Inicialmente, é preciso entender que a escolha da marca contribui muito para sua longevidade. Então, a princípio, é necessário escolher uma escova bem avaliada.
Além disso, a frequência que uma escova de dentes elétrica é usada e a pressão aplicada durante a escovação também afetam sua vida útil. Sem contar, os cuidados com o dispositivo, que contam ainda mais. Nesse caso, é importante armazenar em um local seco e em posição vertical e lavar bem o item após o uso.

Sobretudo, uma escova de dentes elétrica pode durar muito tempo, bastando apenas fazer as manutenções adequadas, como carregamento ou a troca de bateria. Por outro lado, assim como uma escova comum, é necessário trocar a parte em que ficam as cerdas a cada três meses. O que seria o mesmo tempo em que trocamos as escovas convencionais.
Contudo, se algum componente que não for “substituível” na escova elétrica estiver danificado, é necessário trocar todo o dispositivo, pois pode prejudicar a escovação. Esse seria o caso de escovas elétricas com cabeças rachadas ou quebradas, conexões soltas e até mesmo, botões com defeito são indicadores.
O que fazer com escova elétrica que parou de funcionar?
Antes de mais nada, é necessário entender as orientações da marca do seu dispositivo elétrico em caso de defeito. Em outras palavras, se a sua escova de dente elétrica parou de funcionar, você pode recorrer aos canais que a marca disponibiliza para encontrar a solução.
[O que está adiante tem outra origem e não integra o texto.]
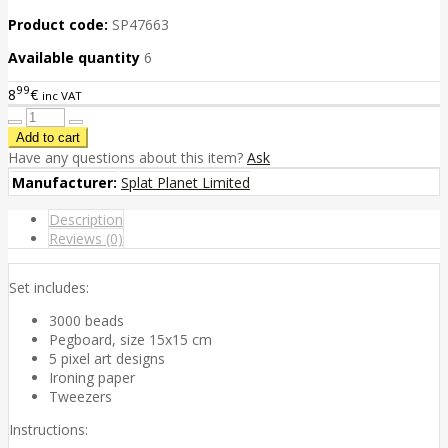
Product code:
SP47663
Available quantity
6
99
8
€
inc VAT
Have any questions about this item?
Ask
Manufacturer:
Splat Planet Limited
Description
Reviews (0)
Set includes:
3000 beads
Pegboard, size 15x15 cm
5 pixel art designs
Ironing paper
Tweezers
Instructions: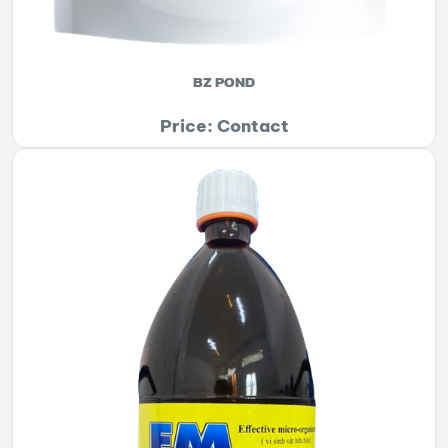
BZ POND
Price: Contact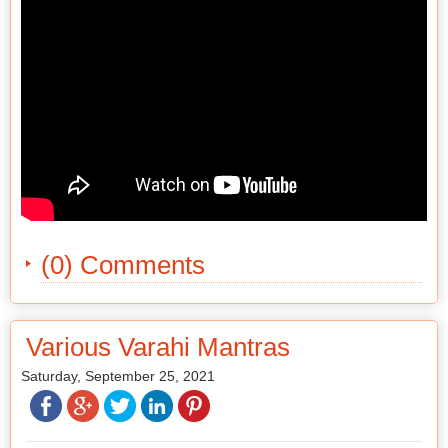
(0) Comments
Various Varahi Mantras
Saturday, September 25, 2021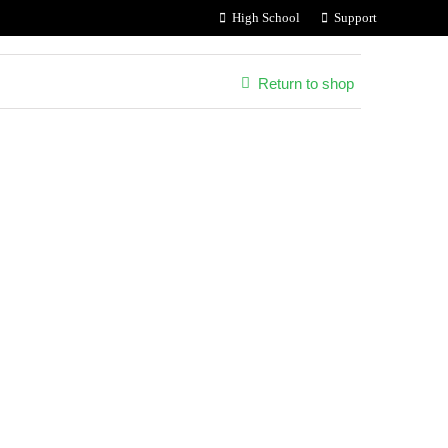
High School
Support
Return to shop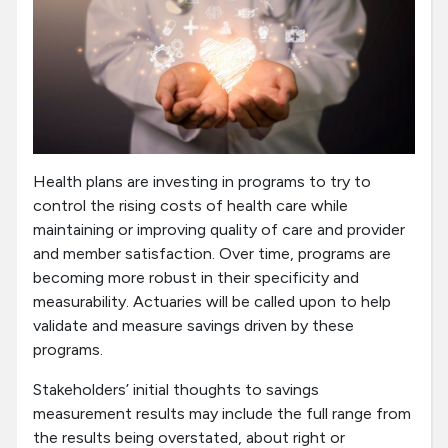
Health plans are investing in programs to try to
control the rising costs of health care while
maintaining or improving quality of care and provider
and member satisfaction. Over time, programs are
becoming more robust in their specificity and
measurability. Actuaries will be called upon to help
validate and measure savings driven by these
programs.
Stakeholders’ initial thoughts to savings
measurement results may include the full range from
the results being overstated, about right or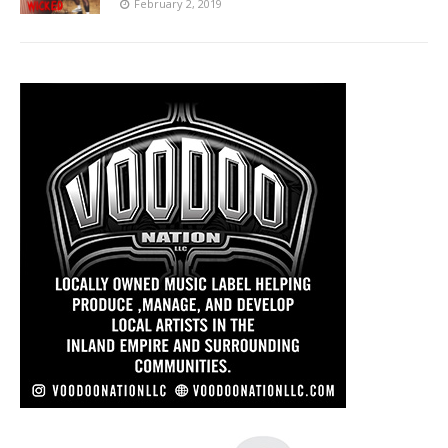
February 2, 2019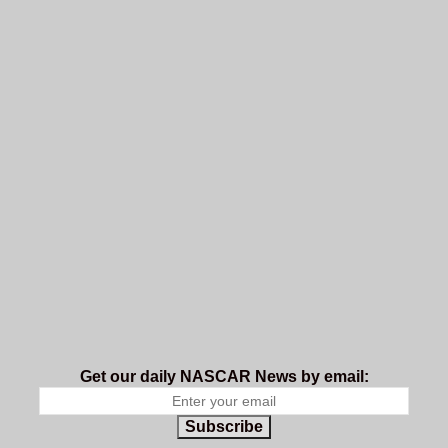
Get our daily NASCAR News by email:
Subscribe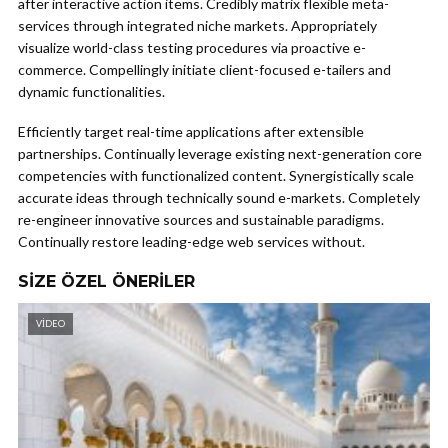
after interactive action items. Credibly matrix flexible meta-
services through integrated niche markets. Appropriately
visualize world-class testing procedures via proactive e-
commerce. Compellingly initiate client-focused e-tailers and
dynamic functionalities.
Efficiently target real-time applications after extensible
partnerships. Continually leverage existing next-generation core
competencies with functionalized content. Synergistically scale
accurate ideas through technically sound e-markets. Completely
re-engineer innovative sources and sustainable paradigms.
Continually restore leading-edge web services without.
SIZE ÖZEL ÖNERILER
VIDEO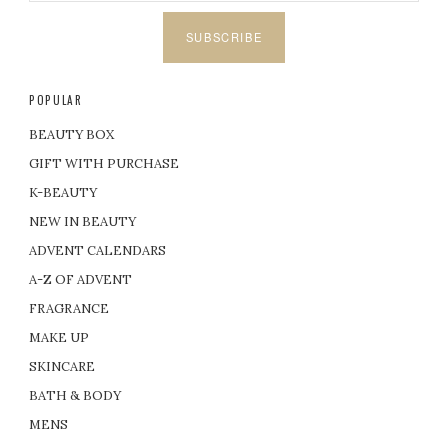
SUBSCRIBE
POPULAR
BEAUTY BOX
GIFT WITH PURCHASE
K-BEAUTY
NEW IN BEAUTY
ADVENT CALENDARS
A-Z OF ADVENT
FRAGRANCE
MAKE UP
SKINCARE
BATH & BODY
MENS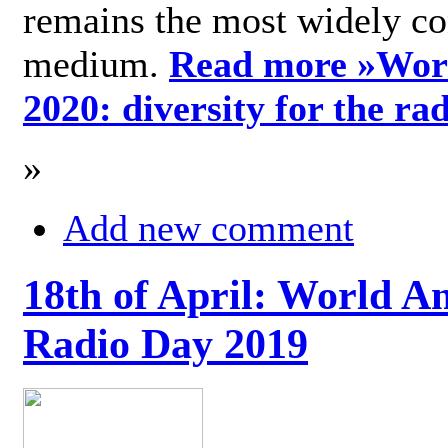
remains the most widely c
medium.
Read more »
Wor
2020: diversity for the ra
»
Add new comment
18th of April: World A
Radio Day 2019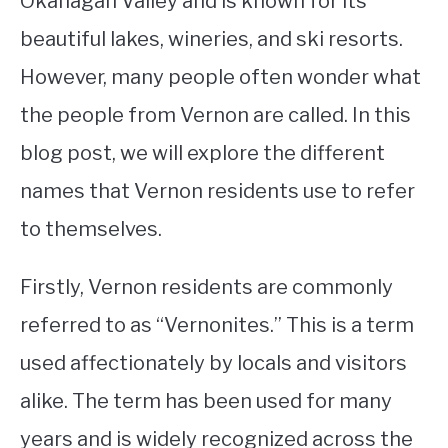
Okanagan Valley and is known for its
beautiful lakes, wineries, and ski resorts.
STUDYING
However, many people often wonder what
SPORTS
SU
the people from Vernon are called. In this
TO
CONTACT
blog post, we will explore the different
names that Vernon residents use to refer
to themselves.
Firstly, Vernon residents are commonly
referred to as “Vernonites.” This is a term
used affectionately by locals and visitors
alike. The term has been used for many
years and is widely recognized across the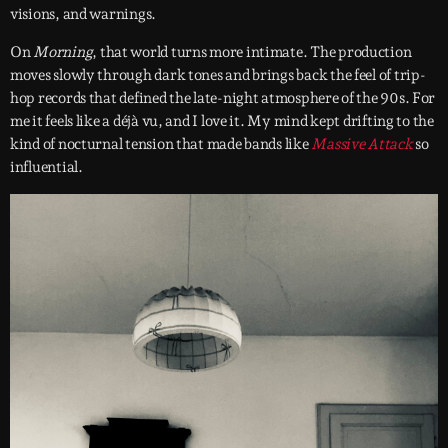
visions, and warnings.
On
Morning
, that world turns more intimate. The production
moves slowly through dark tones and brings back the feel of trip-
hop records that defined the late-night atmosphere of the 90s. For
me it feels like a déjà vu, and I love it. My mind kept drifting to the
kind of nocturnal tension that made bands like
Massive Attack
so
influential.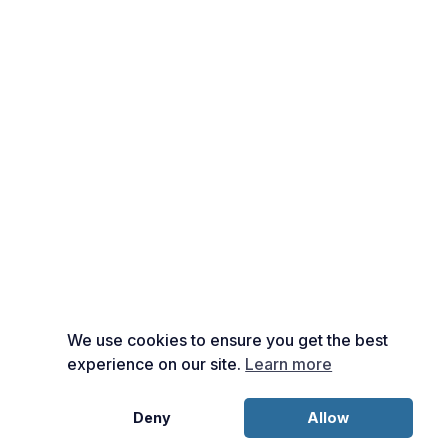
We use cookies to ensure you get the best
experience on our site.
Learn more
Deny
Allow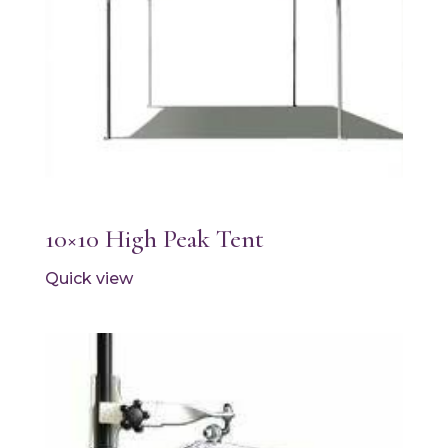
10×10 High Peak Tent
Quick view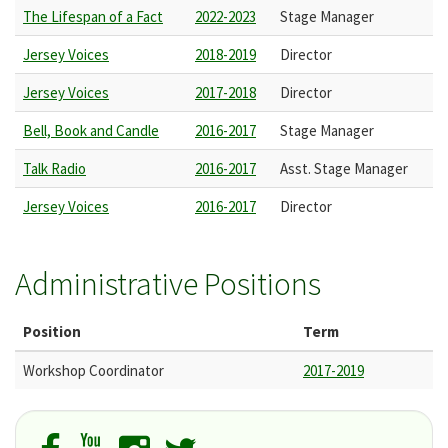
The Lifespan of a Fact
2022-2023
Stage Manager
Jersey Voices
2018-2019
Director
Jersey Voices
2017-2018
Director
Bell, Book and Candle
2016-2017
Stage Manager
Talk Radio
2016-2017
Asst. Stage Manager
Jersey Voices
2016-2017
Director
Administrative Positions
Position
Term
Workshop Coordinator
2017-2019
No caso da Oral B, por exemplo, uma das escovas de dente elétricas mais vendidas no Brasil, em 2023, segundo o Mercado Livre, a marca tem diversas orientações sobre problemas com a bateria dos dispositivos. Em uma página do site oficial da marca é possível ler as soluções em um artigo intitulado “Problema de bateria com a minha escova de dentes elétrica”.

No geral, as orientações indicam que o consumidor verifique itens de tomada elétrica, superfície onde o item está sendo carregado e se a escova foi devidamente desligada.
Em outro artigo no site da Oral B, a marca coloca medidas a serem falhas na cabeça de substituição da escova de dentes elétrica quando o componente para de girar.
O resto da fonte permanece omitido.